You will get somewhere as a beginner. But that's all it can do for you. Any kind of topic that has nuance and technical details, such as game dev, AI will get wrong, 100% of the time.
And on a topic where correctness is required, you can not rely on AI.

Code that doesn't compile won't mean you have 99% of a game, it means you have 0% of a game until you fix the issue. And if AI generated the wrong code, and you aren't smarter than the AI, you won't be able to build a game, at all.
The way I see it, the barrier to entry in some fields is going to get lowered, but the ceiling will remain as high as ever, and AI is not going to help with getting to that ceiling because you are offloading your mental process and understanding and achievement to a separate entity.

So at most, AI is going to help automate tasks that a professional already knows how to do. It will help with iteration times and R&D, but will be limited by what its user can do.

Your actual idea or reasoning against AI is pretty dated at this point. But go on
 
Last edited:
There's no paper published. This is basically just marketing based on "trust me, bro".
 
Last edited:
not exactly; they published their architecture for Genie 1 (https://openreview.net/pdf?id=bJbSbJskOS) and then the update posts (first Genie 2 and now Genie 3) are basically project updates

It's fairly transparent, and Deepmind in general a group that has contributed a ton of open research / knowledge over the years
Ah, I wasn't aware of the updates (weird way of doing that, they didn't even bother to update their arXiv upload of the paper). Do you happen to have links to the posts? I can't see any (I am logged in).

Edit: Oh you mean Google's blog posts. I thought you meant posts on OpenReview. Well... To me this isn't a publication. So they did a paper for Genie 1 and that's about it.
 
Last edited:
Nah. Matter of fact, I change my mind. It's going to be nearly impossible to knock off the top 3 inventions of all time.

1. The harnessing of electricity
2. Medicines
3. The wheel
4. Writing
5. The Printing press

Ai is not a top 3 yet and I don't see anything ever knocking those off.
I agree with all of that except: `5. The Printing press`
 
Last edited:
There's no paper published. This is basically just marketing based on "trust me, bro".

This.

I would be careful with getting excited for this. Image and video generation is absurdly expensive and it's unlikely most of them will have accessible prices for much longer. There's a reason why Veo 3 is only 8 seconds long.

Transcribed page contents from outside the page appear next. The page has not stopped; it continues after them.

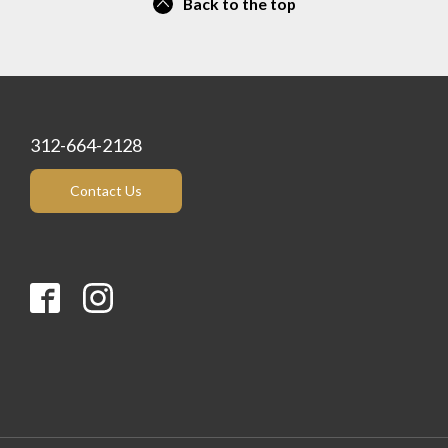
Back to the top
312-664-2128
Contact Us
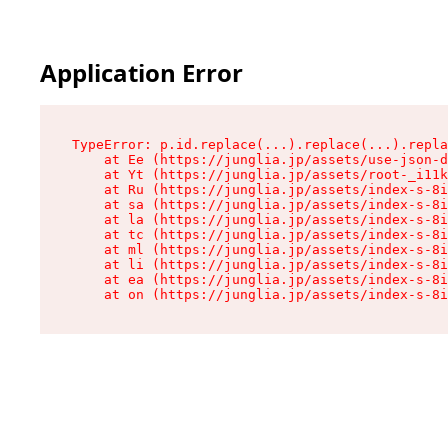
Application Error
TypeError: p.id.replace(...).replace(...).repla
    at Ee (https://junglia.jp/assets/use-json-d
    at Yt (https://junglia.jp/assets/root-_i11k
    at Ru (https://junglia.jp/assets/index-s-8i
    at sa (https://junglia.jp/assets/index-s-8i
    at la (https://junglia.jp/assets/index-s-8i
    at tc (https://junglia.jp/assets/index-s-8i
    at ml (https://junglia.jp/assets/index-s-8i
    at li (https://junglia.jp/assets/index-s-8i
    at ea (https://junglia.jp/assets/index-s-8i
    at on (https://junglia.jp/assets/index-s-8i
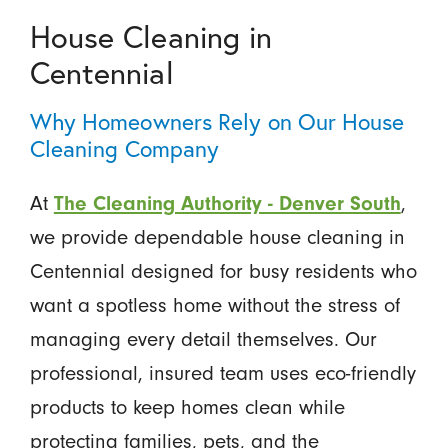
House Cleaning in
Centennial
Why Homeowners Rely on Our House
Cleaning Company
At
The Cleaning Authority - Denver South
,
we provide dependable house cleaning in
Centennial designed for busy residents who
want a spotless home without the stress of
managing every detail themselves. Our
professional, insured team uses eco-friendly
products to keep homes clean while
protecting families, pets, and the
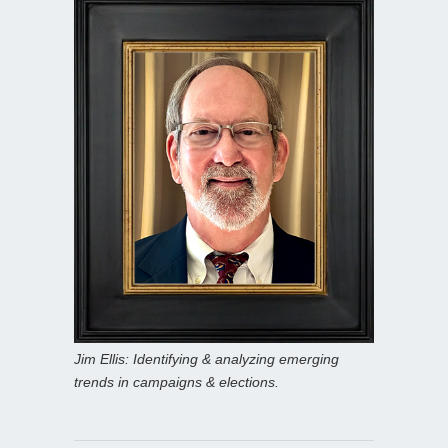
Jim Ellis: Identifying & analyzing emerging
trends in campaigns & elections.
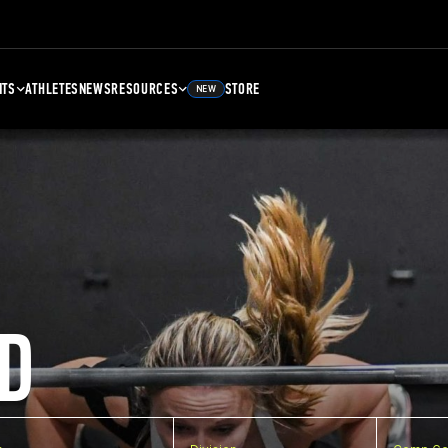
NTS
ATHLETES
NEWS
RESOURCES
STORE
NEW
D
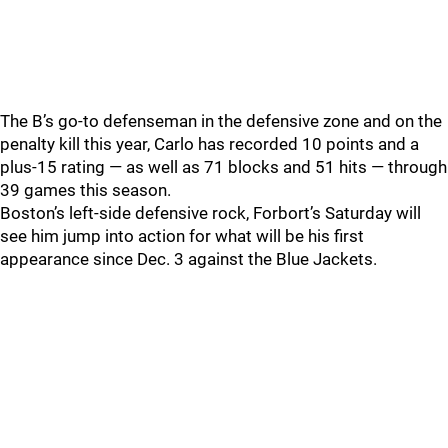
The B’s go-to defenseman in the defensive zone and on the
penalty kill this year, Carlo has recorded 10 points and a
plus-15 rating — as well as 71 blocks and 51 hits — through
39 games this season.
Boston’s left-side defensive rock, Forbort’s Saturday will
see him jump into action for what will be his first
appearance since Dec. 3 against the Blue Jackets.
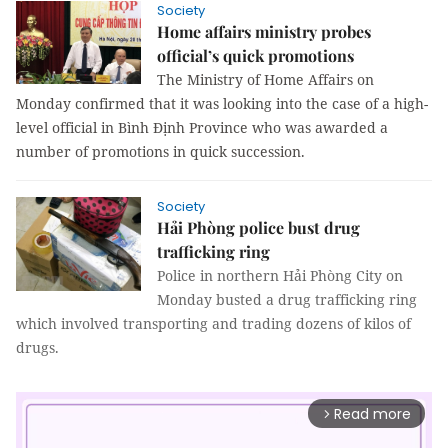
Society
Home affairs ministry probes
official’s quick promotions
The Ministry of Home Affairs on 
Monday confirmed that it was looking into the case of a high-
level official in Bình Định Province who was awarded a 
number of promotions in quick succession.
Society
Hải Phòng police bust drug
trafficking ring
Police in northern Hải Phòng City on
Monday busted a drug trafficking ring
which involved transporting and trading dozens of kilos of
drugs.
Read more
arrow_forward_ios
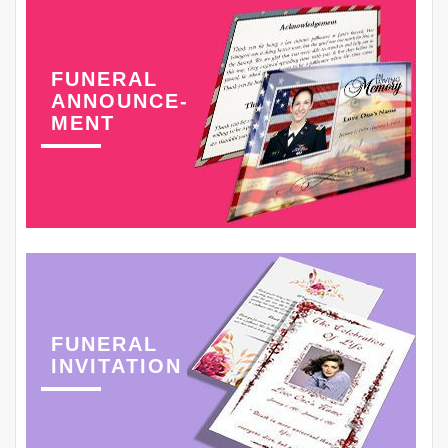
FUNERAL
ANNOUNCE-
MENT
FUNERAL
INVITATION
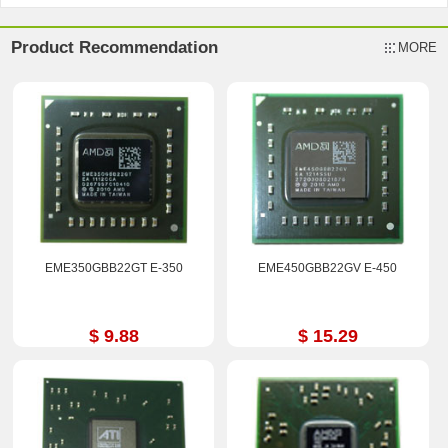
Product Recommendation
MORE
EME350GBB22GT E-350
EME450GBB22GV E-450
$ 9.88
$ 15.29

Also, AI models are trained based on a lot of pattern recognizing models. It took a year for Chat GPT to be able to generate full glass of wine images because it required extensive training.

Unless you curated a local LLM with the stuff you wanted, you will have a very hard time controlling AI generating the details or vision you want. This would be more useful to start or finish boring parts of a video game most people don't want to do.

I would suggest taking a look on the architectural limitations of transformers, which all LLMs are based off.